All in all, I don't think that's a major issue here.

KK7NIL•23m ago
The whole point of this project is to have an LLM that speaks European Portuguese, not Brazilian Portuguese.
embedding-shape•21m ago
Right, and my point is that if you use 80% Brazilian Portuguese during base model training + 20% European Portuguese as post-training, you pretty much get exactly that, except with a ton more of available training data.
KK7NIL•15m ago
What's your evidence for that?

And if the first 80% doesn't bias the language after post-training (which I think is what you're claiming) why not go for English or a mixture of languages, which is essentially what they did by starting with EuroLLM?

swiftcoder•21m ago
The authors are pretty clearly trying to draw only from European Portuguese sources - I feel like there's a fairly widespread attitude here that the language is being overwhelmed by the sheer number of Brazilian speakers (which there is obviously at least some truth to).

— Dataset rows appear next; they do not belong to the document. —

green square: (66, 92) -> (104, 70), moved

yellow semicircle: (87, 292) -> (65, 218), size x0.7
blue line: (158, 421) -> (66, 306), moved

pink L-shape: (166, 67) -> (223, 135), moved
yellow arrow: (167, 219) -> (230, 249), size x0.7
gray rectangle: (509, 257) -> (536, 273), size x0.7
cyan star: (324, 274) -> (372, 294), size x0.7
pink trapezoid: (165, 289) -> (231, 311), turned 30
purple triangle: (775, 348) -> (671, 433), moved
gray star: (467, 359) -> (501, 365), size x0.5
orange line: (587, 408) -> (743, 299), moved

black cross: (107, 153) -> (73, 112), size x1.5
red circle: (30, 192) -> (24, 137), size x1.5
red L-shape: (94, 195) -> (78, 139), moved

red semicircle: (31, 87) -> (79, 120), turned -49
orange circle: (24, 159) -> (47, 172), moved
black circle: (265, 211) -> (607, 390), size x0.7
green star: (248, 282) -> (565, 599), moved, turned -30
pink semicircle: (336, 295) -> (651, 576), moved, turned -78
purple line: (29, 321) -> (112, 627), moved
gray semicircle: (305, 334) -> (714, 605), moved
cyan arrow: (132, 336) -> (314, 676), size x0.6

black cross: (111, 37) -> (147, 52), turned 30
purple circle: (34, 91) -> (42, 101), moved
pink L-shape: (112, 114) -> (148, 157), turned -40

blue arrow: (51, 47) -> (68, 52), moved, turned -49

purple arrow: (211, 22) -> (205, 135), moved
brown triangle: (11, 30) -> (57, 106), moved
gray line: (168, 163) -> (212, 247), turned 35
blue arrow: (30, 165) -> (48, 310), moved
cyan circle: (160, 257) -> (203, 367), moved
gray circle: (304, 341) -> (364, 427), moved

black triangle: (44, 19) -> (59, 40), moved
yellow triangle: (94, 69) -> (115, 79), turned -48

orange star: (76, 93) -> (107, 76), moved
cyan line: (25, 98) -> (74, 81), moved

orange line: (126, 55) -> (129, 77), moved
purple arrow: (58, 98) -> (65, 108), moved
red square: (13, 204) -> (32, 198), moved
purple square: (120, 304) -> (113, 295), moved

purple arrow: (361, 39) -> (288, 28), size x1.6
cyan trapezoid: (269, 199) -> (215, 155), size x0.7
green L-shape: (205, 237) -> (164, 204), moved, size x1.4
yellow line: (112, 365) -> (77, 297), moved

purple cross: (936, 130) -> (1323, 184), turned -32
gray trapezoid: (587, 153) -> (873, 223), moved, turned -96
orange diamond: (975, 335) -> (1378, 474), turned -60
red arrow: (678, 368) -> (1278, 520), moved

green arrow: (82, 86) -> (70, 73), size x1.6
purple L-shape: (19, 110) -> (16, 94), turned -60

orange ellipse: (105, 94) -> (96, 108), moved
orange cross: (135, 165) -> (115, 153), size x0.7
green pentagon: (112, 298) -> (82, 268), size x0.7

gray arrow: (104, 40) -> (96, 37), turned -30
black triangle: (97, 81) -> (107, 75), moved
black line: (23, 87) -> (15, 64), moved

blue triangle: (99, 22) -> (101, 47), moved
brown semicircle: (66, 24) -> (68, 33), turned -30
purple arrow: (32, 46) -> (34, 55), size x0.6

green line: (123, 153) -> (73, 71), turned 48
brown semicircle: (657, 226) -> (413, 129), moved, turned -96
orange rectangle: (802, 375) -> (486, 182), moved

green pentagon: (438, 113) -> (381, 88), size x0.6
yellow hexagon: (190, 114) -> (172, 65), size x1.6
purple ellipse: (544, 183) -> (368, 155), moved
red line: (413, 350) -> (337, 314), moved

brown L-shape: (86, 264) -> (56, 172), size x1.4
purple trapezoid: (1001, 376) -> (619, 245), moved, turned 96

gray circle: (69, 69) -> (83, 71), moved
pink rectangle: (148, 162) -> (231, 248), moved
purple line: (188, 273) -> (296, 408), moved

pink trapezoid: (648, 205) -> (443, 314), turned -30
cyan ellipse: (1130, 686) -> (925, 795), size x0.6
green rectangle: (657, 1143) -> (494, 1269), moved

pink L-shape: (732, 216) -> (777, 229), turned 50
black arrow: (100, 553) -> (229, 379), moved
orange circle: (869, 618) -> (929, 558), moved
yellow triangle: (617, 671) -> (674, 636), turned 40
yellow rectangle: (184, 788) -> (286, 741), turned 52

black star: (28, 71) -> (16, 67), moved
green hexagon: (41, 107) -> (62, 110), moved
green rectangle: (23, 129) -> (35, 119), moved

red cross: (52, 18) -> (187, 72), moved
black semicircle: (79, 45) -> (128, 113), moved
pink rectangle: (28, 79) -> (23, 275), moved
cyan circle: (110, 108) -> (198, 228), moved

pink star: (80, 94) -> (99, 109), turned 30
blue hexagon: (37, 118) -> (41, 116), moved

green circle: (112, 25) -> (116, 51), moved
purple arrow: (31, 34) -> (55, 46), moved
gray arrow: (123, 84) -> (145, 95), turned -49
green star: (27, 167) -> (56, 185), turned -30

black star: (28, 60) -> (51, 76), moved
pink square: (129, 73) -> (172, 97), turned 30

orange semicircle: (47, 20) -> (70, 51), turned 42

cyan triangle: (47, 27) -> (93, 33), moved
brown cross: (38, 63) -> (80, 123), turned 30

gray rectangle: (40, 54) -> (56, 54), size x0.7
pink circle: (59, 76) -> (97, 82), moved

I don't necessarily personally feel like preserving European Portuguese in amber is a worthwhile goal (anymore than it is productive for Brits to be prickly about the meteoric rise of US English)

madaxe_again•10m ago
Man, there’s an attitude up here in trás-os-montes that the rest of Portugal has spoken unrecognisable trash for a century. It took me years to realise I’d learned hilariously antique Portuguese by moving there.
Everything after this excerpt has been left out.